- **LISTED RECORDS**
◆ ◆ ◆ ◆
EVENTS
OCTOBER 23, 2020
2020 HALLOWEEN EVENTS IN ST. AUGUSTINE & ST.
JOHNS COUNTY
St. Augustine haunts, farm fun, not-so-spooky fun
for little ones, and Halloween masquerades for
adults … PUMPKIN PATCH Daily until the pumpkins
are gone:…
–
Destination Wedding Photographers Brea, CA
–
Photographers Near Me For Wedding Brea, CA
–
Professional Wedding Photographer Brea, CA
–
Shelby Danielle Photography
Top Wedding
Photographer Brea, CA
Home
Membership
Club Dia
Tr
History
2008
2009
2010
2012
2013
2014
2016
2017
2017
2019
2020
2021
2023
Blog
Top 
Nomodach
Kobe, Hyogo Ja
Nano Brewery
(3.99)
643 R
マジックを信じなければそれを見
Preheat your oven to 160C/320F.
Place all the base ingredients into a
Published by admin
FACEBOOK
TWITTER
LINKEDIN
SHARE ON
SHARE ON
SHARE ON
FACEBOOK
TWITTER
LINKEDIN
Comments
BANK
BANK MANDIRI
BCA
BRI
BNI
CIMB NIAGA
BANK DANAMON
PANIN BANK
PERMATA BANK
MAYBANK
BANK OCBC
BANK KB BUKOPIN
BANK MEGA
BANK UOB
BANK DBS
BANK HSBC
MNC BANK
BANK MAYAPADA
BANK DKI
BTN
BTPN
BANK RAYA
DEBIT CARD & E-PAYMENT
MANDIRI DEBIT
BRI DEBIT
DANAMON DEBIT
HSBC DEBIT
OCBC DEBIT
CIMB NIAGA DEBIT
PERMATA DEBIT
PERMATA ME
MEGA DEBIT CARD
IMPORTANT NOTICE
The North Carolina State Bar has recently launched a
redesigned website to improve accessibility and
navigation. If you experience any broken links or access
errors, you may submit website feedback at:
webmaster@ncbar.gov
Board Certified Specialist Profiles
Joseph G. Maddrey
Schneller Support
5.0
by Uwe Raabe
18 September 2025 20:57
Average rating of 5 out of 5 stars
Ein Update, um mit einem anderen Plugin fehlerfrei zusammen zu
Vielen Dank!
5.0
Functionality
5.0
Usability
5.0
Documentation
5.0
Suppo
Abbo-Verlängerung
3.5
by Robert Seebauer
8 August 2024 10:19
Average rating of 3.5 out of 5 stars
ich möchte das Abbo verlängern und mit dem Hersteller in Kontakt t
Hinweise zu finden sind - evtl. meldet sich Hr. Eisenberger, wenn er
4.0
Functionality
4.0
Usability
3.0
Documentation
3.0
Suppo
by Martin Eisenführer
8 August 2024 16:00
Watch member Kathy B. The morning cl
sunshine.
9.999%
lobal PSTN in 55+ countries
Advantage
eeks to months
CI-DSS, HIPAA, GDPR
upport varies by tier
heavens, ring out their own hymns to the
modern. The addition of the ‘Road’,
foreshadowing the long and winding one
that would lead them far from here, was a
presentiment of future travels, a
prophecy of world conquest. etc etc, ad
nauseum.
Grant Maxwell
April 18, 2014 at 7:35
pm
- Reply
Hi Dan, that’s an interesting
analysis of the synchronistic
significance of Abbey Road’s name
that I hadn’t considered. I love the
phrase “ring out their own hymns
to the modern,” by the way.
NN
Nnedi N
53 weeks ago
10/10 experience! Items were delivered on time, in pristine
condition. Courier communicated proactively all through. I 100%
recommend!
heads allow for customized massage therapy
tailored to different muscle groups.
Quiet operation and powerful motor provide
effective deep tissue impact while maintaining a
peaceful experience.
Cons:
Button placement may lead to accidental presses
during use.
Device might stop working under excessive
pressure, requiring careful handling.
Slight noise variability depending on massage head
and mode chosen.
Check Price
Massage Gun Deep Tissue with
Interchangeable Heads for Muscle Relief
◆ ◆ ◆ ◆
- **WHAT YOU HAVE TO DO**
Scan the listing above, and wherever a line holds the word "lead", copy it.

- **ANSWER AREA**
that would lead them far from here, was a
Button placement may lead to accidental presses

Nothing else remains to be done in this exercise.